- Developer: Valve
- Publisher: Valve
- Series: Portal
- Engine: Unity; Source 2 (Robot Repair);
- Platform: Windows
- Release: April 5, 2016
- Genre: Action
- Mode: Single-player

= The Lab (video game) =

2016 video game

The Lab is a virtual reality (VR) video game developed by Valve and released for Windows on April 5, 2016. It uses VR technology to showcase a series of play experiences accessed through a hub room. The game is set in the Portal universe and offers eight different game types that involve short demo experiences that use different aspects of the VR capabilities. Variety is also offered beyond the experiences themselves by the amount of interactability with objects in the environment that is included. During the 20th Annual D.I.C.E. Awards, the Academy of Interactive Arts & Sciences nominated The Lab for "Immersive Reality Game of the Year".

==Gameplay==
The majority of movement within The Lab uses full 3D motion via the HTC Vive tracking system and two hand-held motion controllers (or an attached Steam controller). In the hub world, the player can explore the space around them within the confines of their physical floorspace, while roaming further by using controller buttons to teleport to different parts of the area. This movement capability is also used in several of the minigame experiences. The motion controllers are also required to pick up and handle objects in the game world, including a bow, repair tools, and a bowling ball, along with acting as a physical object in the virtual space for minigames involving dodging projectiles. The player enters each of the respective minigames by picking up the named snowglobe strewn about the hub room and holding it close to their face.

==Content==
There are eight different minigames available in The Lab. They exist as pocket universes within the pocket universe that is the hub area, itself within the Aperture Science lab.

===Slingshot===
Compared to the Angry Birds series of games, this minigame uses a calibration machine that shoots Personality Cores at piles of debris and explosives. The goal of the game is to cause as much destruction as possible within the number of fireable cores available. Each core has a different main personality trait, with a variety of voices contributing to the roles.

===Longbow===
An archery based game, the two motion controllers are used to aim and fire a bow, with one controller acting as the bow shaft and the other as the arrow. The player is tasked with defending a castle gate against an invading force while standing on top of the castle walls. It has been praised for its precise controls and range of motion, akin to archery outside of the game. The enemy models were represented by black figures represented in Aperture Science ads that had been illustrated in both Portal games. In addition to shooting arrows at these models to defeat them, aimed shots at targets also activate traps, such as burning oil.

===Xortex===
Described as a bullet hell type game, Xortex involves picking up a spaceship with the motion controllers and moving it around in the virtual space to avoid an increasingly difficult barrage of projectiles. The controlled spaceship can also fire back at enemy ships and the game features various levels, boss encounters, and a scoreboard. The ability to play the game by only using the player's upper body is one of the hallmarks of the minigame.

===Postcards===
This minigame is described as a "virtual holiday" that transports the player to the top of a mountain or an "Icelandic wilderness" where they can move around with the teleport system. A robot dog accompanies the player and fetch can be played with the canine by using a stick. The mountain area was created by combining many photographs of a mountain range nearby to the Valve headquarters, Vesper Peak.
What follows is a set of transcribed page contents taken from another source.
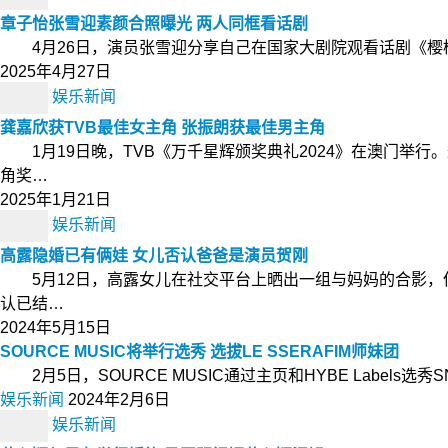
章子怡张雪迎素颜合照曝光 两人同框看话剧
4月26日，演员张雪迎分享自己在国家大剧院观看话剧《樱
2025年4月27日
娱乐新闻
龚嘉欣获TVB最佳女主角 张振朗获最佳男主角
1月19日晚，TVB《万千星辉颁奖典礼2024》在澳门举
角奖…
2025年1月21日
娱乐新闻
高露隐婚已有俩娃 女儿否认爸爸是演员贺刚
5月12日，高露女儿在社交平台上晒出一组与妈妈的合影，
认已结…
2024年5月15日
SOURCE MUSIC将举行选秀 选拔LE SSERAFIM师妹团
2月5日，SOURCE MUSIC通过主页和HYBE Labe
娱乐新闻
2024年2月6日
娱乐新闻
Additional environments can be reached either by manipulating the plug on the Postcard notice board in the Lab or by using the drop down menu presented on the mirror screen on the host PC. These include a Venice town square and a cave listed as "lava tube". The "lava tube" does not feature the robotic dog or sticks but instead has a balloon machine capable of inflating different coloured balloons that float about the cave.

===Human Medical Scan===
A medical-based experience, this minigame largely lacks gameplay of any kind, but instead features the future possibilities and application of VR technology in the medical and scientific fields. Human Medical Scan involves a 3D human figure that is made up of many CT scans where the player can peel away layers of the body to look at specific biological features.

===Solar System===
This minigame involves a virtual representation of the Solar System where the planets and other objects can be picked up, moved, and thrown.

===Robot Repair===
This minigame features a previous Valve-created tech demo for the HTC Vive that was originally released in March 2016. It features a human player inside a testing lab run by GLaDOS where they are tasked with repairing the robot Atlas from Portal 2. The minigame is largely presented as an "interactive comedy sketch" with a set script and events. In contrast with the other minigames, which were made using the Unity engine, Robot Repair uses Valve's Source 2 engine.

===Secret Shop===
Secret Shop puts the player in the item shop from Valve's multiplayer online battle arena (MOBA) video game Dota 2, with many objects from the game to interact with and secrets to discover. A number of spells can be set off by the player that will have various effects, including shrinking the player model.

==Development==
As Valve's new game engine, Source 2, was still in development, they built most of The Lab using a third-party engine, Unity. Valve showed a demo of The Lab at the 2016 Game Developers Conference. Christopher Chin stated that the concept for the minigames were based around ideas on how to transfer other genres and game types into the VR world in an innovative way. Another minigame, Shooter, set in the Half-Life universe, was cancelled when it went over schedule.